• _WHAT YOU SHOULD DO_: Your job is to print, exactly, the lines in the data below from the line with "Scrambler Configurator" through the line with "to your inbox", both included, and to omit any picture.

• _GIVEN RECORDS_:
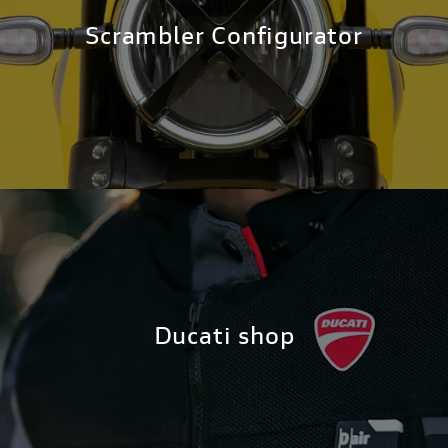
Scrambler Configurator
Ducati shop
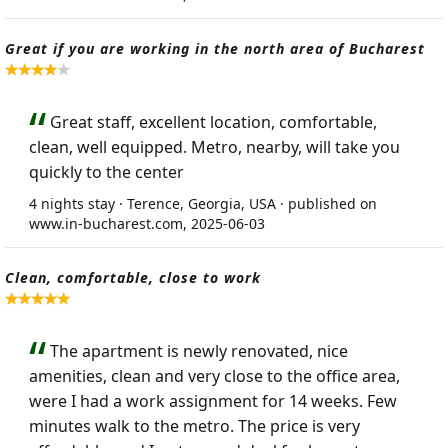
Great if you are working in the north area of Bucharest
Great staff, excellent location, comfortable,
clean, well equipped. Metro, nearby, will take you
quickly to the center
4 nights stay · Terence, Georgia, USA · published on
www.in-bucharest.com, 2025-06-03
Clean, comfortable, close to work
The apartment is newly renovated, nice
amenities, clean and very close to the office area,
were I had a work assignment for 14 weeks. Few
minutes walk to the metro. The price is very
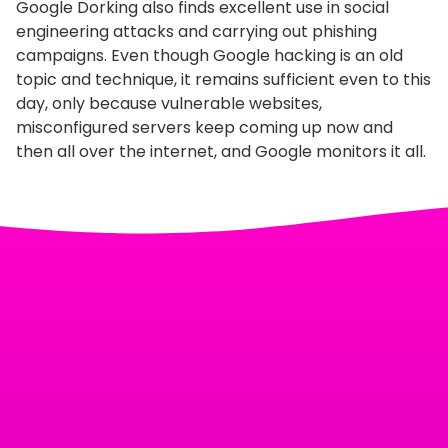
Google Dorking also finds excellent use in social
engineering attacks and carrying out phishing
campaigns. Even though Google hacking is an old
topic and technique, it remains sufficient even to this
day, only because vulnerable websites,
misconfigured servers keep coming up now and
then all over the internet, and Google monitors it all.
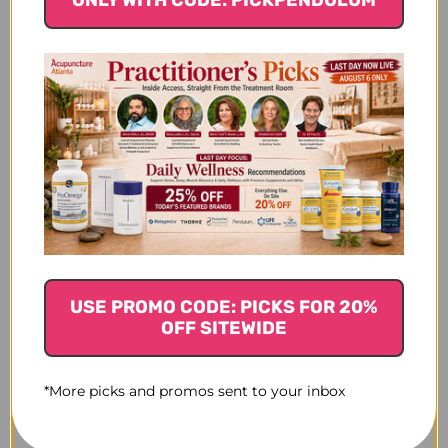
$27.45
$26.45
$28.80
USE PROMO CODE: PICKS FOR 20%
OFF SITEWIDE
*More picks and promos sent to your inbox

--

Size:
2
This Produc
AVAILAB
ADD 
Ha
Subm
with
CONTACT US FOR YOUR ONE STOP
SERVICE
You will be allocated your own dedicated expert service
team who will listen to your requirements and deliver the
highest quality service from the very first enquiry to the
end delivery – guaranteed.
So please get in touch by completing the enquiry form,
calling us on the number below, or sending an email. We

---

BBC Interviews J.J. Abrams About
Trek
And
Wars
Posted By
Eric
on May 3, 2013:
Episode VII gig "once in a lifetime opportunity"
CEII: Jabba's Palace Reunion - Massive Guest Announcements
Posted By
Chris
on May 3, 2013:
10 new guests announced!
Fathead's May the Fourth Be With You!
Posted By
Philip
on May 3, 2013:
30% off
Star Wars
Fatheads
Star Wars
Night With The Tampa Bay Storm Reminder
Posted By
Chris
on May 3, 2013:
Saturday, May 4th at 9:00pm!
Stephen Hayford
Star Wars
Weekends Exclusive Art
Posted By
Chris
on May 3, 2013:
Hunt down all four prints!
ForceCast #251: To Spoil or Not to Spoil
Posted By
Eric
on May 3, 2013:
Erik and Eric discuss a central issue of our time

• _PROBLEM SOLUTION_:
Scrambler Configurator
Ducati shop
Great if you are working in the north area of Bucharest
Great staff, excellent location, comfortable,
clean, well equipped. Metro, nearby, will take you
quickly to the center
4 nights stay · Terence, Georgia, USA · published on
www.in-bucharest.com, 2025-06-03
Clean, comfortable, close to work
The apartment is newly renovated, nice
amenities, clean and very close to the office area,
were I had a work assignment for 14 weeks. Few
minutes walk to the metro. The price is very
Google Dorking also finds excellent use in social
engineering attacks and carrying out phishing
campaigns. Even though Google hacking is an old
topic and technique, it remains sufficient even to this
day, only because vulnerable websites,
misconfigured servers keep coming up now and
then all over the internet, and Google monitors it all.
$27.45
$26.45
$28.80
USE PROMO CODE: PICKS FOR 20%
OFF SITEWIDE
*More picks and promos sent to your inbox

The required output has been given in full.